Он и правда смотрел. В последние дни тон прошений был пронизан истерическим накалом. Некоторые письма были невнятны, как будто бы их писали больные, помешанные от горя люди. Он понимал, что читать их вредно — он потом надолго терял ясность соображения, заражаясь сумасшествием от этих густо исписанных листков. Не читать их было нельзя — они как будто притягивали его.

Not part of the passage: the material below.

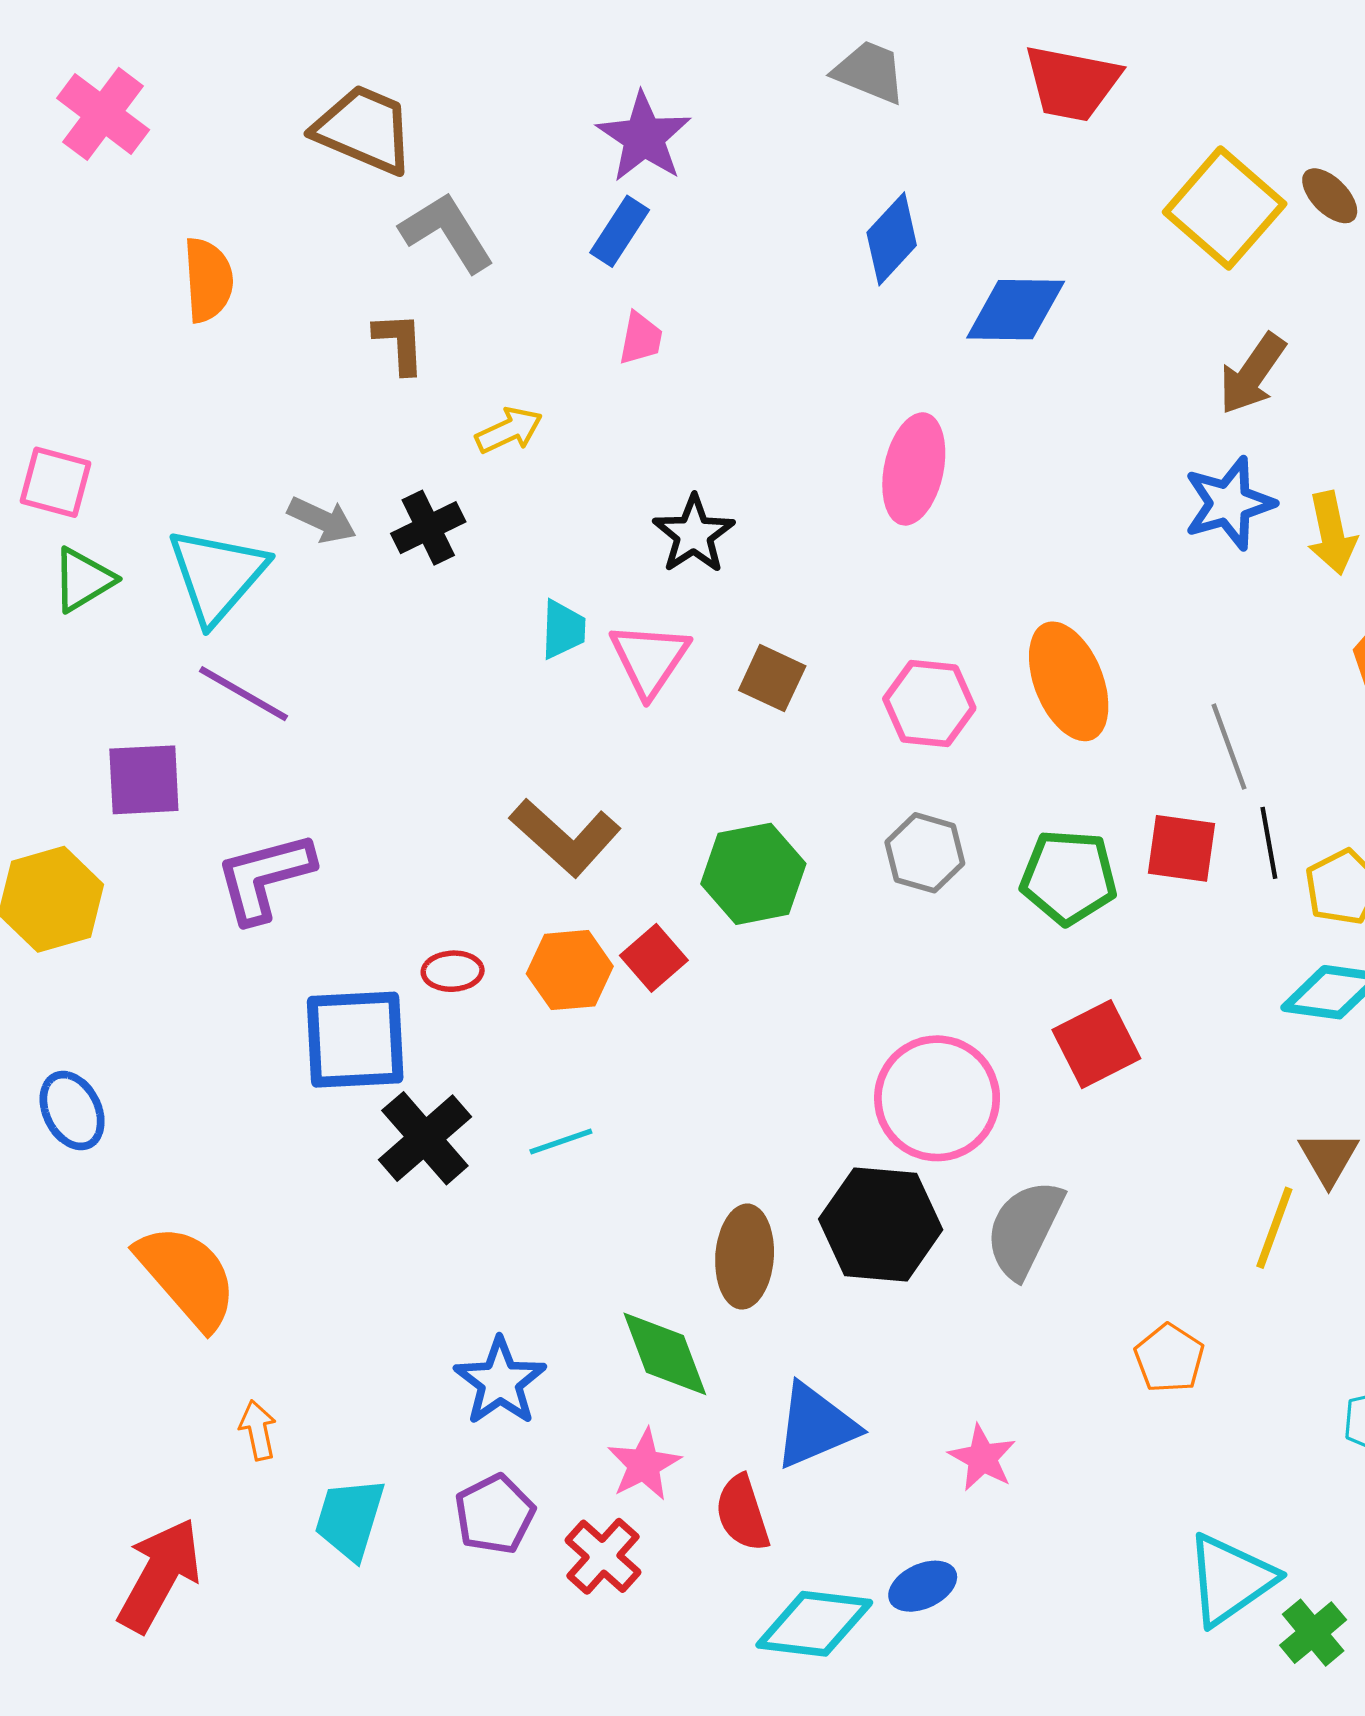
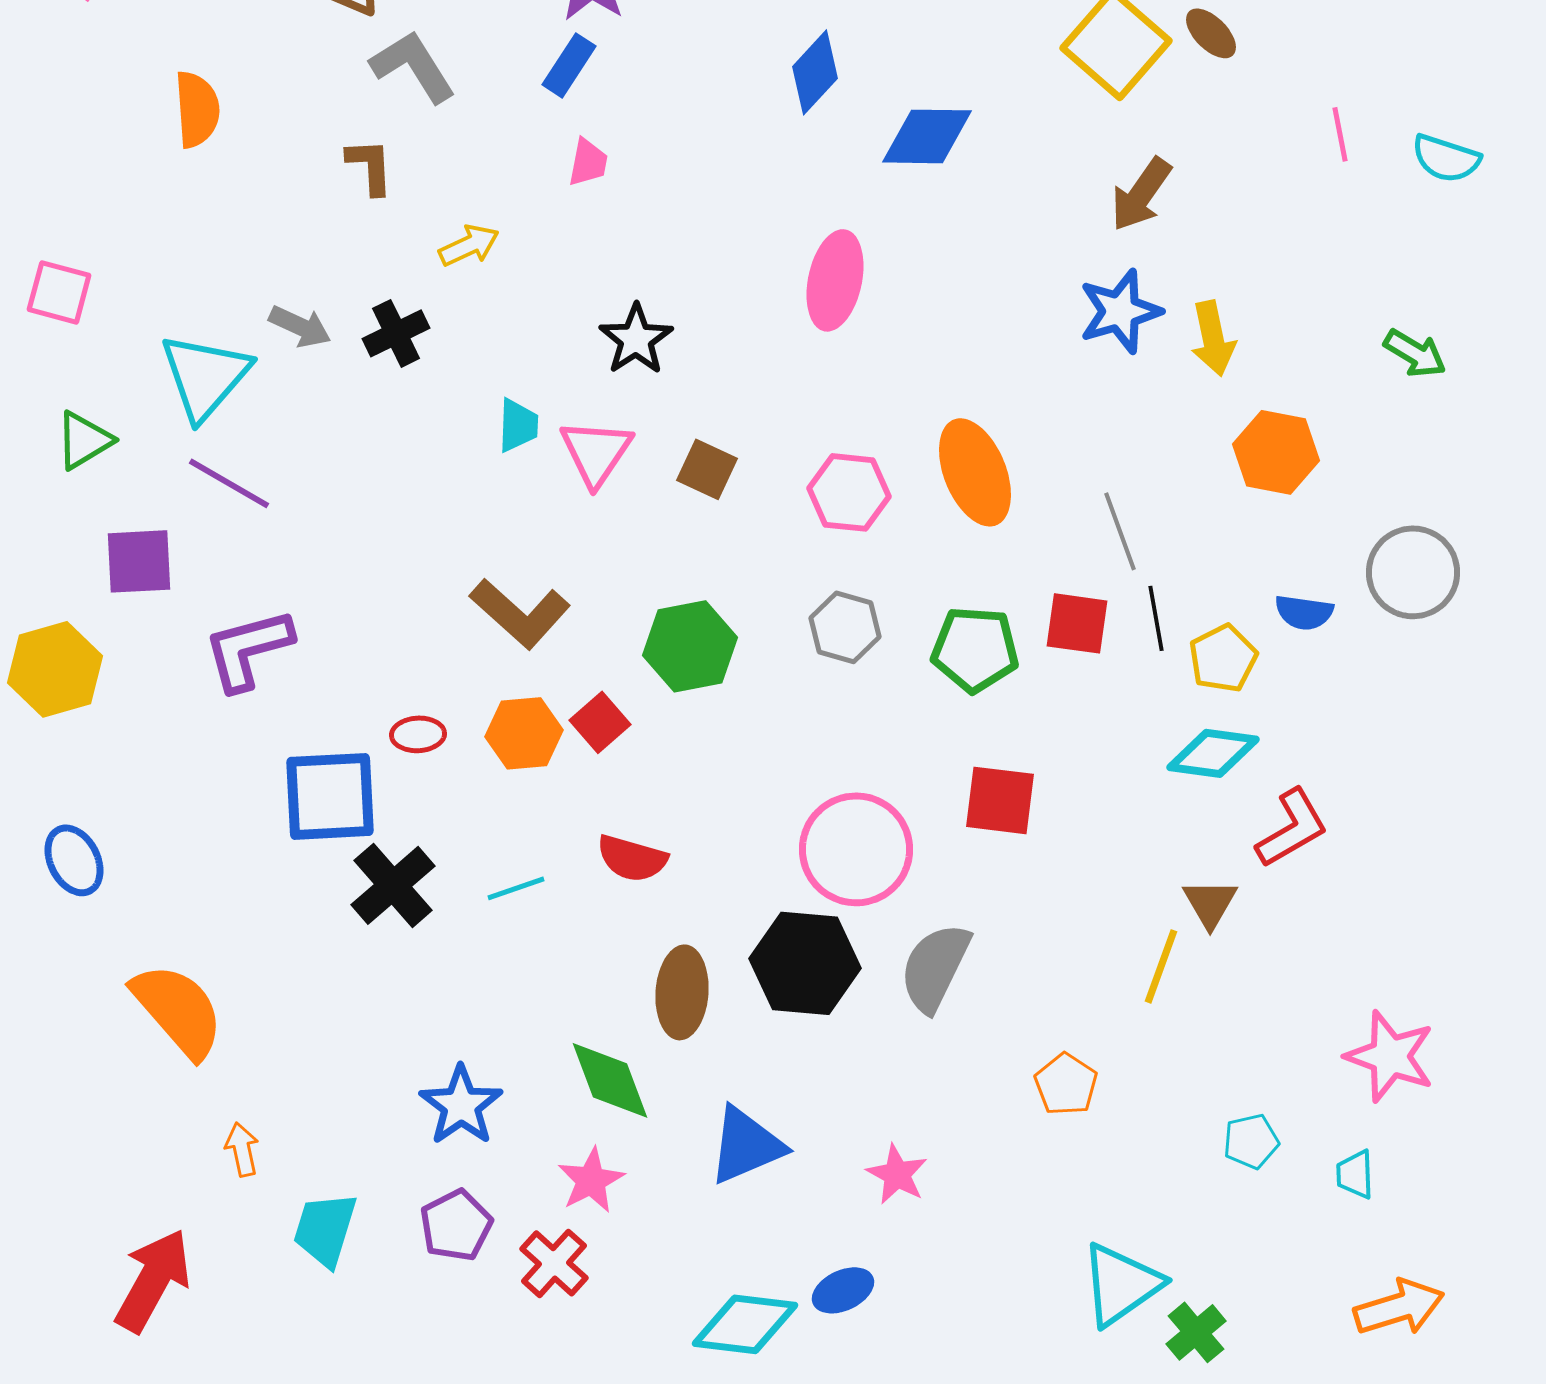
green triangle: (83, 580) -> (84, 440), moved
red square: (1096, 1044) -> (1000, 800), turned 34
red semicircle: (742, 1513) -> (632, 858), moved, turned -56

Но самое страшное был Рылеев. Этот золотушный человечек с горящими черными глазами изводил его. Он ему снился, и во сне Николай Павлович спорил с ним и кричал на него в голос. Его надобно было казнить — по тем признаниям, каковые он сделал. Но вместе с тем, мысли о нем поднимали в душе Николая Павловича такую бездну сырых, не поддающихся анализу эмоций, что он испытывал какое–то подобие физической боли. Он бесился. Как будто бы Рылеев в своей камере днем и ночью издевался над ним, искушал его…
Недавно рано утром он гулял с собакой, задумался и, неизвестно как, сломал толстый, обмотанный кожей стек. Он стоял посреди аллеи, бессмысленно глядя на обломки. Потом долго не мог вспомнить об этом без дрожи. Невыносимо.